◆ Task to complete ◆
The entries below should be repeated exactly, with no pictures carried over.
BEGIN Task material
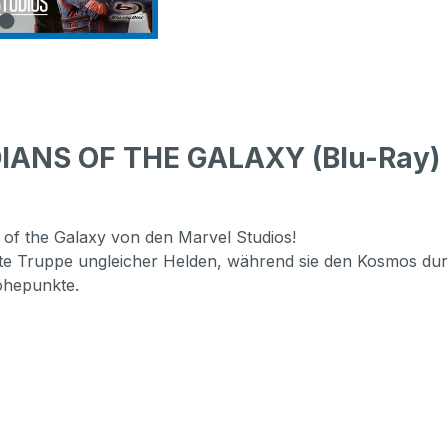
IANS OF THE GALAXY (Blu-Ray) 
 of the Galaxy von den Marvel Studios!
schte Truppe ungleicher Helden, während sie den Kosmos du
öhepunkte.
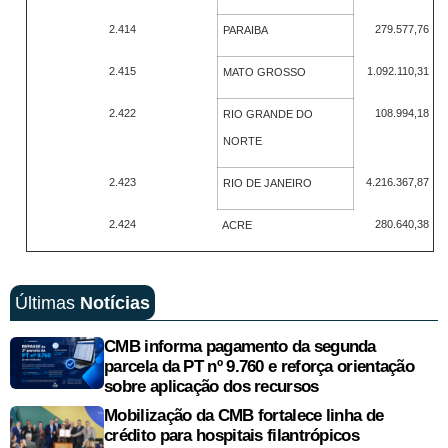
2.414
279.577,76
PARAIBA
2.415
1.092.110,31
MATO GROSSO
2.422
108.994,18
RIO GRANDE DO
NORTE
2.423
4.216.367,87
RIO DE JANEIRO
2.424
280.640,38
ACRE
Últimas
Notícias
CMB informa pagamento da segunda
parcela da PT nº 9.760 e reforça orientação
sobre aplicação dos recursos
Mobilização da CMB fortalece linha de
crédito para hospitais filantrópicos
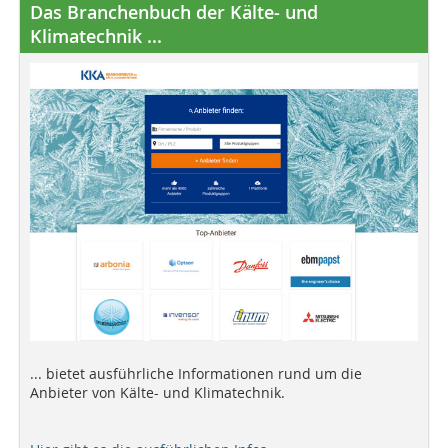
Das Branchenbuch der Kälte- und
Klimatechnik ...
... bietet ausführliche Informationen rund um die
Anbieter von Kälte- und Klimatechnik.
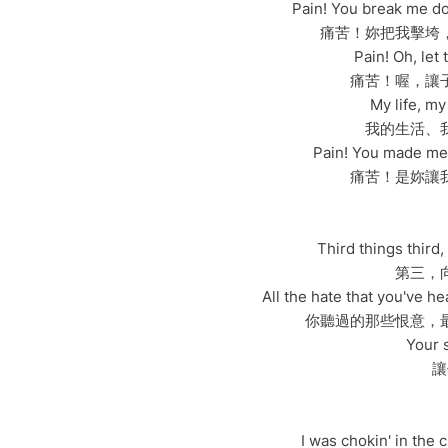
Pain! You break me do
痛苦！妳把我擊垮
Pain! Oh, let 
痛苦！喔，讓
My life, my
我的生活、
Pain! You made me 
痛苦！是妳讓
Third things third
第三，
All the hate that you've h
你聽過的那些恨意，
Your 
讓
I was chokin' in the 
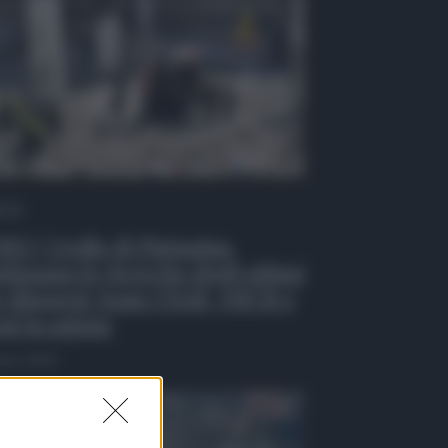
 Tv
EO | Crollo di Pistunina,
tinuano le ricerche degli ultimi
 dispersi: team USAR, NBCR e
ni in azione
osto 2026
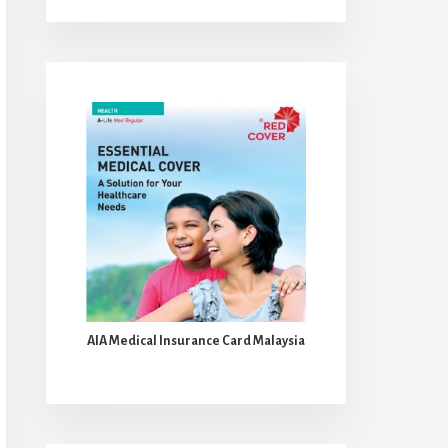
AIA Medical Insurance Card Malaysia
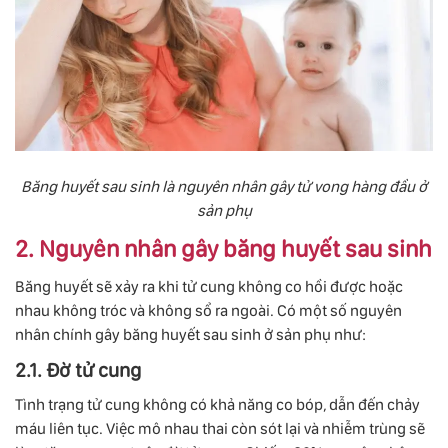
Băng huyết sau sinh là nguyên nhân gây tử vong hàng đầu ở
sản phụ
2. Nguyên nhân gây băng huyết sau sinh
Băng huyết sẽ xảy ra khi tử cung không co hồi được hoặc
nhau không tróc và không sổ ra ngoài. Có một số nguyên
nhân chính gây băng huyết sau sinh ở sản phụ như:
2.1. Đờ tử cung
Tình trạng tử cung không có khả năng co bóp, dẫn đến chảy
máu liên tục. Việc mô nhau thai còn sót lại và nhiễm trùng sẽ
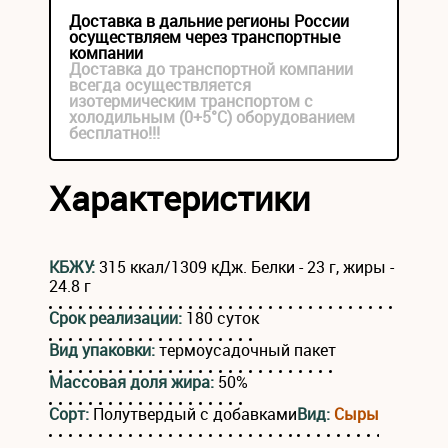
Доставка в дальние регионы России
осуществляем через транспортные
компании
Доставка до транспортной компании
всегда осуществляется
изотермическим транспортом с
холодильным (0+5°С) оборудованием
бесплатно!!!
Характеристики
КБЖУ:
315 ккал/1309 кДж. Белки - 23 г, жиры -
24.8 г
Срок реализации:
180 суток
Вид упаковки:
термоусадочный пакет
Массовая доля жира:
50%
Сорт:
Полутвердый с добавками
Вид:
Сыры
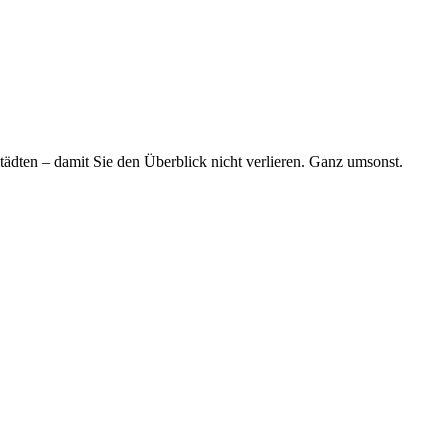
tädten – damit Sie den Überblick nicht verlieren. Ganz umsonst.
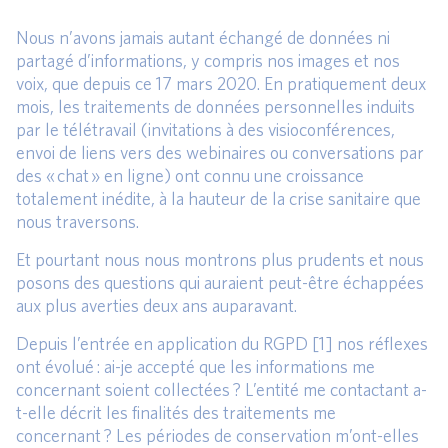
Nous n’avons jamais autant échangé de données ni
partagé d’informations, y compris nos images et nos
voix, que depuis ce 17 mars 2020. En pratiquement deux
mois, les traitements de données personnelles induits
par le télétravail (invitations à des visioconférences,
envoi de liens vers des webinaires ou conversations par
des « chat » en ligne) ont connu une croissance
totalement inédite, à la hauteur de la crise sanitaire que
nous traversons.
Et pourtant nous nous montrons plus prudents et nous
posons des questions qui auraient peut-être échappées
aux plus averties deux ans auparavant.
Depuis l’entrée en application du RGPD [1] nos réflexes
ont évolué : ai-je accepté que les informations me
concernant soient collectées ? L’entité me contactant a-
t-elle décrit les finalités des traitements me
concernant ? Les périodes de conservation m’ont-elles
END Task material
◆ Answer for this exercise ◆
IANS OF THE GALAXY (Blu-Ray) 
 of the Galaxy von den Marvel Studios!
schte Truppe ungleicher Helden, während sie den Kosmos du
öhepunkte.
2.414
279.577,76
PARAIBA
2.415
1.092.110,31
MATO GROSSO
2.422
108.994,18
RIO GRANDE DO
NORTE
2.423
4.216.367,87
RIO DE JANEIRO
2.424
280.640,38
ACRE
Últimas
Notícias
CMB informa pagamento da segunda
parcela da PT nº 9.760 e reforça orientação
sobre aplicação dos recursos
Mobilização da CMB fortalece linha de
crédito para hospitais filantrópicos
Das Branchenbuch der Kälte- und
Klimatechnik ...
... bietet ausführliche Informationen rund um die
Anbieter von Kälte- und Klimatechnik.
Pain! You break me do
痛苦！妳把我擊垮
Pain! Oh, let 
痛苦！喔，讓
My life, my
我的生活、
Pain! You made me 
痛苦！是妳讓
Third things third
第三，
All the hate that you've h
你聽過的那些恨意，
Your 
讓
I was chokin' in the 
 Tv
EO | Crollo di Pistunina,
tinuano le ricerche degli ultimi
 dispersi: team USAR, NBCR e
ni in azione
osto 2026
AIA Medical Insurance Card Malaysia
Băng huyết sau sinh là nguyên nhân gây tử vong hàng đầu ở
sản phụ
2. Nguyên nhân gây băng huyết sau sinh
Băng huyết sẽ xảy ra khi tử cung không co hồi được hoặc
nhau không tróc và không sổ ra ngoài. Có một số nguyên
nhân chính gây băng huyết sau sinh ở sản phụ như:
2.1. Đờ tử cung
Tình trạng tử cung không có khả năng co bóp, dẫn đến chảy
máu liên tục. Việc mô nhau thai còn sót lại và nhiễm trùng sẽ
Доставка в дальние регионы России
осуществляем через транспортные
компании
Доставка до транспортной компании
всегда осуществляется
изотермическим транспортом с
холодильным (0+5°С) оборудованием
бесплатно!!!
Характеристики
КБЖУ:
315 ккал/1309 кДж. Белки - 23 г, жиры -
24.8 г
Срок реализации:
180 суток
Вид упаковки:
термоусадочный пакет
Массовая доля жира:
50%
Сорт:
Полутвердый с добавками
Вид:
Сыры
tädten – damit Sie den Überblick nicht verlieren. Ganz umsonst.
Nous n’avons jamais autant échangé de données ni
partagé d’informations, y compris nos images et nos
voix, que depuis ce 17 mars 2020. En pratiquement deux
mois, les traitements de données personnelles induits
par le télétravail (invitations à des visioconférences,
envoi de liens vers des webinaires ou conversations par
des « chat » en ligne) ont connu une croissance
totalement inédite, à la hauteur de la crise sanitaire que
nous traversons.
Et pourtant nous nous montrons plus prudents et nous
posons des questions qui auraient peut-être échappées
aux plus averties deux ans auparavant.
Depuis l’entrée en application du RGPD [1] nos réflexes
ont évolué : ai-je accepté que les informations me
concernant soient collectées ? L’entité me contactant a-
t-elle décrit les finalités des traitements me
concernant ? Les périodes de conservation m’ont-elles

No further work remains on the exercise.